In real life you give up your lovely house for something uncomfortable; in films of course, the result is mayhem, and possibly murder.
Apparently happily married country couple Ralph Longman and Anne Longman (Anthony Bate, Justine Lord) plan a holiday in London to take in a bunch of stage plays, as the wife is an ex-actress. So they have arranged to swap homes with an older couple (Duncan Lewis as Will Peterson, Dandy Nichols as Maud Peterson), who want to stay in the countryside for a couple of weeks.
Meanwhile an actor named Tim Ford (John Carson) is staying with the Longmans and is trying everything he knows to get his ex-actress old flame Anne Longman (Lord) back into his bed while trying to persuade her to return to the stage.

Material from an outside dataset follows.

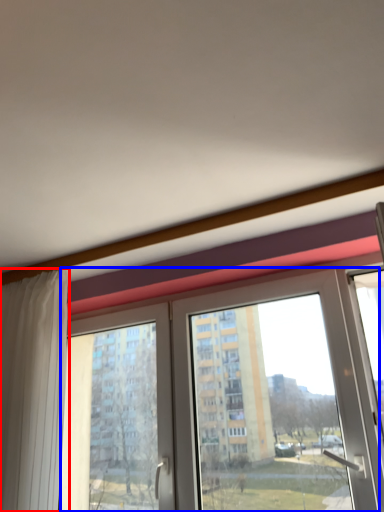 Question: Which object is closer to the camera taking this photo, curtain (highlighted by a red box) or window (highlighted by a blue box)?

Choices:
 (A) curtain
 (B) window

Answer: (B)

[Spoiler alert] The Petersons turn out to be part of dodgy dealer John Quick (Richard Burrell)’s antique thieving scam, and immediately get to work packing up the Longmans’ treasured items to make off with them. But they are interrupted by Tim Ford (John Carson), who has returned to pick up his suitcase. The Longmans arrive in London to find the address they have been given does not exist, report it to the police, who tell them they are being robbed, but return home to find everything intact. However, Anne’s beloved dog, budgie and plants are soon found poisoned.
It reads like a TV cast of the day, but they know exactly what they are doing with the intriguing, totally unique, rather baffling material, and so does director Alan Bridges, who brings some considerable flair and style to the film, along with enough tension (some criminal, some sexual) and air of mystery. John Carson, Anthony Bate, Justine Lord are all really good, quite credible and compelling.
Lord makes it easy to see why the two men could be so besotted with her. Her character is a capricious tease, and Lord oozes provocative unattainable desirability in the entirely actressy way of her character, vamping femme fatally. John Carson and Anthony Bate show what real good actors they are, playing desperate men at the end of their tether, all because of a woman, who doesn’t really love either of them: she’s a narcissist actress.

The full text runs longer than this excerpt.